[[ DATA FOR THIS EXERCISE open ]]
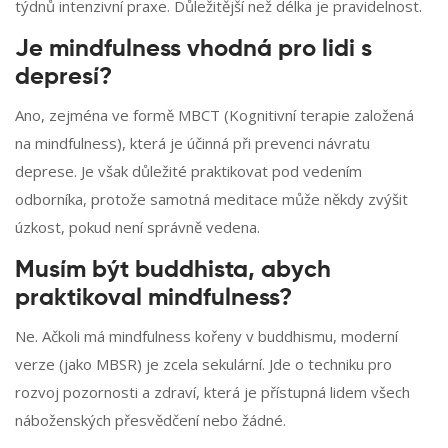
týdnů intenzivní praxe. Důležitější než délka je pravidelnost.
Je mindfulness vhodná pro lidi s
depresí?
Ano, zejména ve formě MBCT (Kognitivní terapie založená
na mindfulness), která je účinná při prevenci návratu
deprese. Je však důležité praktikovat pod vedením
odborníka, protože samotná meditace může někdy zvýšit
úzkost, pokud není správně vedena.
Musím být buddhista, abych
praktikoval mindfulness?
Ne. Ačkoli má mindfulness kořeny v buddhismu, moderní
verze (jako MBSR) je zcela sekulární. Jde o techniku pro
rozvoj pozornosti a zdraví, která je přístupná lidem všech
náboženských přesvědčení nebo žádné.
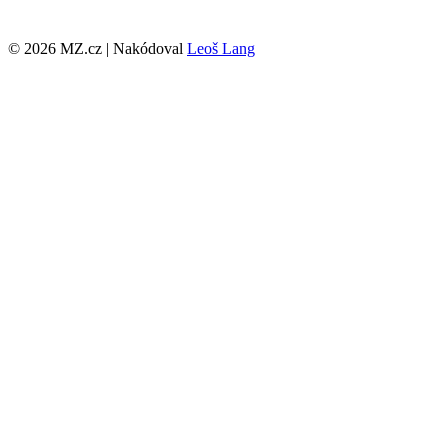
© 2026 MZ.cz | Nakódoval
Leoš Lang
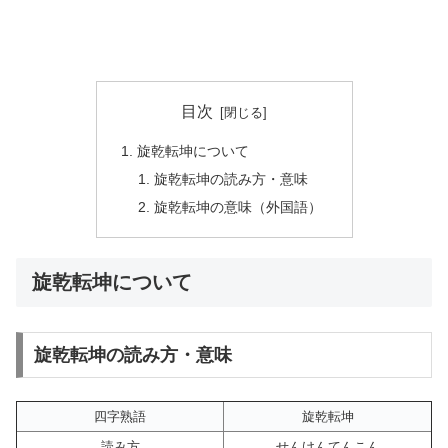
目次
旋乾転坤について
旋乾転坤の読み方・意味
旋乾転坤の意味（外国語）
旋乾転坤について
旋乾転坤の読み方・意味
四字熟語
旋乾転坤
読み方
せんけんてんこん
[[ DATA FOR THIS EXERCISE closed ]]
WORK REQUEST: Write out the lines that run from the line containing "verze (jako MBSR)" to the end of the entries, inclusive, exactly as written. Skip every picture.

FINISHED EXERCISE:
verze (jako MBSR) je zcela sekulární. Jde o techniku pro
rozvoj pozornosti a zdraví, která je přístupná lidem všech
náboženských přesvědčení nebo žádné.
© 2026 MZ.cz | Nakódoval
Leoš Lang
目次
旋乾転坤について
旋乾転坤の読み方・意味
旋乾転坤の意味（外国語）
旋乾転坤について
旋乾転坤の読み方・意味
四字熟語
旋乾転坤
読み方
せんけんてんこん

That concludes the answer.